**ACTIVITY:** All of the data is to be printed exactly, though the images must be left off.

======== SUPPLIED DATA

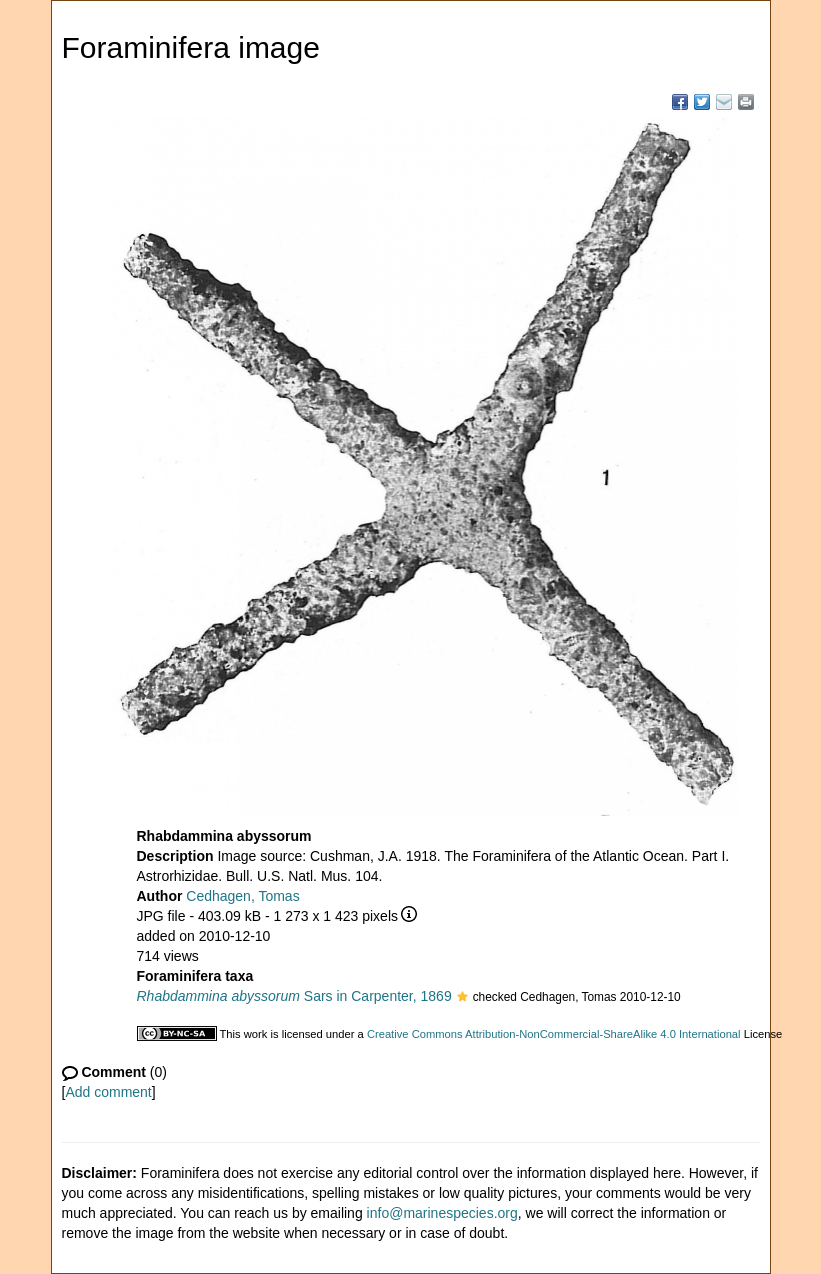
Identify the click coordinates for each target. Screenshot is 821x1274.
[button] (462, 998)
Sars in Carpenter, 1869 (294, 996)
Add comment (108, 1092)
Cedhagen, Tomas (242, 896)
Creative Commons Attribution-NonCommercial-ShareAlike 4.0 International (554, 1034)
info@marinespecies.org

================

**SOLUTION TO THIS PROBLEM:**
Identify the click coordinates for each target. Screenshot is 821x1274.
[button] (462, 998)
Sars in Carpenter, 1869 (294, 996)
Add comment (108, 1092)
Cedhagen, Tomas (242, 896)
Creative Commons Attribution-NonCommercial-ShareAlike 4.0 International (554, 1034)
info@marinespecies.org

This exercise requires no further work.